- Supplied information:

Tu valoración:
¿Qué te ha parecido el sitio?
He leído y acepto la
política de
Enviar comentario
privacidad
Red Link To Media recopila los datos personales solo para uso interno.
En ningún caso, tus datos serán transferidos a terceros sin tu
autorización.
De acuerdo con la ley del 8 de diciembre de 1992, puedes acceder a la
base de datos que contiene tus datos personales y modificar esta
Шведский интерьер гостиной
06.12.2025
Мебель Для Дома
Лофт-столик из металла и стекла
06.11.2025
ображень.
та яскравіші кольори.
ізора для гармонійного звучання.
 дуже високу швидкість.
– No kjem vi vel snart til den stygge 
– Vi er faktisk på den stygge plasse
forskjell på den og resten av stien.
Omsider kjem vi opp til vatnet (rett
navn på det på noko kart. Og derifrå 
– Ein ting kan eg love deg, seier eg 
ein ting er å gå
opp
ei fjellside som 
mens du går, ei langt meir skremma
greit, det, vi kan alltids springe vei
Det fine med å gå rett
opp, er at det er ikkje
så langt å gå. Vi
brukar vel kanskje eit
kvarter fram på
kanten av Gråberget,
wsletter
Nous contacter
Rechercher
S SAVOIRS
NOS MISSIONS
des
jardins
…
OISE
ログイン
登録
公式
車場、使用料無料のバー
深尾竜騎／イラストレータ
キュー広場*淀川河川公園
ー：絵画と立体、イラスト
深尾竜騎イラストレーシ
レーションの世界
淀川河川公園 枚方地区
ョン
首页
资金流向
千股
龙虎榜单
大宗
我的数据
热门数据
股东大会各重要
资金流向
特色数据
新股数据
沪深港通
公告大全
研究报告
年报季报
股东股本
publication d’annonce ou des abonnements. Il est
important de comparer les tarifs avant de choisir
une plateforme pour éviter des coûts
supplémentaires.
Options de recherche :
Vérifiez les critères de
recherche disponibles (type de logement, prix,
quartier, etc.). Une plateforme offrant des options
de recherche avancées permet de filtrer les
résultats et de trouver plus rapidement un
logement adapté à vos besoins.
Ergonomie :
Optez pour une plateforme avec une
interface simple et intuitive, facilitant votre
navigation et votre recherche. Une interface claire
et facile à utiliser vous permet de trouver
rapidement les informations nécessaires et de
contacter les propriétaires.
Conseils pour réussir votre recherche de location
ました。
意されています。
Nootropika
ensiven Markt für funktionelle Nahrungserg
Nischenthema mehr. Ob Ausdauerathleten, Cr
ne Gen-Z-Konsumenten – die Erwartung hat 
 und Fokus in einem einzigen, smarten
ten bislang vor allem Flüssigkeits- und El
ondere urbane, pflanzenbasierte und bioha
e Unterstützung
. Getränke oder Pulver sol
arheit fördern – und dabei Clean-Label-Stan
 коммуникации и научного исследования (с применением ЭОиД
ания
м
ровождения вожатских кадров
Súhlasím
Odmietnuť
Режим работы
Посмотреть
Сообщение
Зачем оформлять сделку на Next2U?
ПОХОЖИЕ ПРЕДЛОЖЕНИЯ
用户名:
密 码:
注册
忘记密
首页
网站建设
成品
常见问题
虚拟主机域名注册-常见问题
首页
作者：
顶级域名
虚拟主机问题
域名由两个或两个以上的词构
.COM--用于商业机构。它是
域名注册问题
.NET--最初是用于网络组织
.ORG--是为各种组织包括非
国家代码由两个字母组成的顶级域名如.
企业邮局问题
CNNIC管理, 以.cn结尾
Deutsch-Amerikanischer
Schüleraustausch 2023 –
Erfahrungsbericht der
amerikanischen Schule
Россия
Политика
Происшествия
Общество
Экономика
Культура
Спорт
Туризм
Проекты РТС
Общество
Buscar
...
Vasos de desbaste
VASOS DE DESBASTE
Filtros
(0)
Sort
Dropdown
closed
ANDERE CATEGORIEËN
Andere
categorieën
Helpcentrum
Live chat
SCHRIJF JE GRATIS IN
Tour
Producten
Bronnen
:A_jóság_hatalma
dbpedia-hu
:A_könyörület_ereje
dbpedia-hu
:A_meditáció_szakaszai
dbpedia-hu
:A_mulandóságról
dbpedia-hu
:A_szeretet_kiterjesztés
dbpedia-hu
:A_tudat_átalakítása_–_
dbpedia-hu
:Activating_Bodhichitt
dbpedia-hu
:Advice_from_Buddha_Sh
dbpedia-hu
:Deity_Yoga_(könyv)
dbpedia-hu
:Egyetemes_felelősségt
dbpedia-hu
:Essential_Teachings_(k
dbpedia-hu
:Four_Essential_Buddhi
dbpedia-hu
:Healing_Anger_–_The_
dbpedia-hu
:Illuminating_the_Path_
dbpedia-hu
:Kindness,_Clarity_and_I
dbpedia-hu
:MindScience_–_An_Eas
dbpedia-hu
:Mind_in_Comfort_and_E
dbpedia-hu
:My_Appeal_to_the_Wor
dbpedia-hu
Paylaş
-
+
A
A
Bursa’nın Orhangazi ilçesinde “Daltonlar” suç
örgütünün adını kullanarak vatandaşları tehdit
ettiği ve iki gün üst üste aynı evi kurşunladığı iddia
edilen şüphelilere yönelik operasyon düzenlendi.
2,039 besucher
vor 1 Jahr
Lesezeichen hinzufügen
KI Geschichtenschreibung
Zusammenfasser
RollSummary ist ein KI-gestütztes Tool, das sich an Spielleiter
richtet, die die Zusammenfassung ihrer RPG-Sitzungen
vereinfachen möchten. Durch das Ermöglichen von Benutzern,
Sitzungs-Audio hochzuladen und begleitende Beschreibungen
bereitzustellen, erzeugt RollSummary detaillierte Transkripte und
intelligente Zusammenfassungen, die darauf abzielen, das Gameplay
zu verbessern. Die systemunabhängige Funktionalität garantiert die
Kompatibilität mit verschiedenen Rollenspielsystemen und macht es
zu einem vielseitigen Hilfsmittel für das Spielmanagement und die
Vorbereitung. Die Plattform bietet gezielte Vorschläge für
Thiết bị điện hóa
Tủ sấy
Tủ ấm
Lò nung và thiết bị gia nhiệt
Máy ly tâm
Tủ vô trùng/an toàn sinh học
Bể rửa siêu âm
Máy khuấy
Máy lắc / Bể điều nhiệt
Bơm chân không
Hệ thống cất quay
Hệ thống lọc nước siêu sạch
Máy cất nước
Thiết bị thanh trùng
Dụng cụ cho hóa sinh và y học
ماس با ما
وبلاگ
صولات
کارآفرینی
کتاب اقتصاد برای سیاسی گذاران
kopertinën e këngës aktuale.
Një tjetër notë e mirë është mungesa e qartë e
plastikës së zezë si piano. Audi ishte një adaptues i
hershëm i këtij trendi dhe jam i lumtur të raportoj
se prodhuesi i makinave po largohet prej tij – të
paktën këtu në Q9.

- Try it:
All the data is to be copied over exactly as it stands.

- Exercise answer:
Tu valoración:
¿Qué te ha parecido el sitio?
He leído y acepto la
política de
Enviar comentario
privacidad
Red Link To Media recopila los datos personales solo para uso interno.
En ningún caso, tus datos serán transferidos a terceros sin tu
autorización.
De acuerdo con la ley del 8 de diciembre de 1992, puedes acceder a la
base de datos que contiene tus datos personales y modificar esta
Шведский интерьер гостиной
06.12.2025
Мебель Для Дома
Лофт-столик из металла и стекла
06.11.2025
ображень.
та яскравіші кольори.
ізора для гармонійного звучання.
 дуже високу швидкість.
– No kjem vi vel snart til den stygge 
– Vi er faktisk på den stygge plasse
forskjell på den og resten av stien.
Omsider kjem vi opp til vatnet (rett
navn på det på noko kart. Og derifrå 
– Ein ting kan eg love deg, seier eg 
ein ting er å gå
opp
ei fjellside som 
mens du går, ei langt meir skremma
greit, det, vi kan alltids springe vei
Det fine med å gå rett
opp, er at det er ikkje
så langt å gå. Vi
brukar vel kanskje eit
kvarter fram på
kanten av Gråberget,
wsletter
Nous contacter
Rechercher
S SAVOIRS
NOS MISSIONS
des
jardins
…
OISE
ログイン
登録
公式
車場、使用料無料のバー
深尾竜騎／イラストレータ
キュー広場*淀川河川公園
ー：絵画と立体、イラスト
深尾竜騎イラストレーシ
レーションの世界
淀川河川公園 枚方地区
ョン
首页
资金流向
千股
龙虎榜单
大宗
我的数据
热门数据
股东大会各重要
资金流向
特色数据
新股数据
沪深港通
公告大全
研究报告
年报季报
股东股本
publication d’annonce ou des abonnements. Il est
important de comparer les tarifs avant de choisir
une plateforme pour éviter des coûts
supplémentaires.
Options de recherche :
Vérifiez les critères de
recherche disponibles (type de logement, prix,
quartier, etc.). Une plateforme offrant des options
de recherche avancées permet de filtrer les
résultats et de trouver plus rapidement un
logement adapté à vos besoins.
Ergonomie :
Optez pour une plateforme avec une
interface simple et intuitive, facilitant votre
navigation et votre recherche. Une interface claire
et facile à utiliser vous permet de trouver
rapidement les informations nécessaires et de
contacter les propriétaires.
Conseils pour réussir votre recherche de location
ました。
意されています。
Nootropika
ensiven Markt für funktionelle Nahrungserg
Nischenthema mehr. Ob Ausdauerathleten, Cr
ne Gen-Z-Konsumenten – die Erwartung hat 
 und Fokus in einem einzigen, smarten
ten bislang vor allem Flüssigkeits- und El
ondere urbane, pflanzenbasierte und bioha
e Unterstützung
. Getränke oder Pulver sol
arheit fördern – und dabei Clean-Label-Stan
 коммуникации и научного исследования (с применением ЭОиД
ания
м
ровождения вожатских кадров
Súhlasím
Odmietnuť
Режим работы
Посмотреть
Сообщение
Зачем оформлять сделку на Next2U?
ПОХОЖИЕ ПРЕДЛОЖЕНИЯ
用户名:
密 码:
注册
忘记密
首页
网站建设
成品
常见问题
虚拟主机域名注册-常见问题
首页
作者：
顶级域名
虚拟主机问题
域名由两个或两个以上的词构
.COM--用于商业机构。它是
域名注册问题
.NET--最初是用于网络组织
.ORG--是为各种组织包括非
国家代码由两个字母组成的顶级域名如.
企业邮局问题
CNNIC管理, 以.cn结尾
Deutsch-Amerikanischer
Schüleraustausch 2023 –
Erfahrungsbericht der
amerikanischen Schule
Россия
Политика
Происшествия
Общество
Экономика
Культура
Спорт
Туризм
Проекты РТС
Общество
Buscar
...
Vasos de desbaste
VASOS DE DESBASTE
Filtros
(0)
Sort
Dropdown
closed
ANDERE CATEGORIEËN
Andere
categorieën
Helpcentrum
Live chat
SCHRIJF JE GRATIS IN
Tour
Producten
Bronnen
:A_jóság_hatalma
dbpedia-hu
:A_könyörület_ereje
dbpedia-hu
:A_meditáció_szakaszai
dbpedia-hu
:A_mulandóságról
dbpedia-hu
:A_szeretet_kiterjesztés
dbpedia-hu
:A_tudat_átalakítása_–_
dbpedia-hu
:Activating_Bodhichitt
dbpedia-hu
:Advice_from_Buddha_Sh
dbpedia-hu
:Deity_Yoga_(könyv)
dbpedia-hu
:Egyetemes_felelősségt
dbpedia-hu
:Essential_Teachings_(k
dbpedia-hu
:Four_Essential_Buddhi
dbpedia-hu
:Healing_Anger_–_The_
dbpedia-hu
:Illuminating_the_Path_
dbpedia-hu
:Kindness,_Clarity_and_I
dbpedia-hu
:MindScience_–_An_Eas
dbpedia-hu
:Mind_in_Comfort_and_E
dbpedia-hu
:My_Appeal_to_the_Wor
dbpedia-hu
Paylaş
-
+
A
A
Bursa’nın Orhangazi ilçesinde “Daltonlar” suç
örgütünün adını kullanarak vatandaşları tehdit
ettiği ve iki gün üst üste aynı evi kurşunladığı iddia
edilen şüphelilere yönelik operasyon düzenlendi.
2,039 besucher
vor 1 Jahr
Lesezeichen hinzufügen
KI Geschichtenschreibung
Zusammenfasser
RollSummary ist ein KI-gestütztes Tool, das sich an Spielleiter
richtet, die die Zusammenfassung ihrer RPG-Sitzungen
vereinfachen möchten. Durch das Ermöglichen von Benutzern,
Sitzungs-Audio hochzuladen und begleitende Beschreibungen
bereitzustellen, erzeugt RollSummary detaillierte Transkripte und
intelligente Zusammenfassungen, die darauf abzielen, das Gameplay
zu verbessern. Die systemunabhängige Funktionalität garantiert die
Kompatibilität mit verschiedenen Rollenspielsystemen und macht es
zu einem vielseitigen Hilfsmittel für das Spielmanagement und die
Vorbereitung. Die Plattform bietet gezielte Vorschläge für
Thiết bị điện hóa
Tủ sấy
Tủ ấm
Lò nung và thiết bị gia nhiệt
Máy ly tâm
Tủ vô trùng/an toàn sinh học
Bể rửa siêu âm
Máy khuấy
Máy lắc / Bể điều nhiệt
Bơm chân không
Hệ thống cất quay
Hệ thống lọc nước siêu sạch
Máy cất nước
Thiết bị thanh trùng
Dụng cụ cho hóa sinh và y học
ماس با ما
وبلاگ
صولات
کارآفرینی
کتاب اقتصاد برای سیاسی گذاران
kopertinën e këngës aktuale.
Një tjetër notë e mirë është mungesa e qartë e
plastikës së zezë si piano. Audi ishte një adaptues i
hershëm i këtij trendi dhe jam i lumtur të raportoj
se prodhuesi i makinave po largohet prej tij – të
paktën këtu në Q9.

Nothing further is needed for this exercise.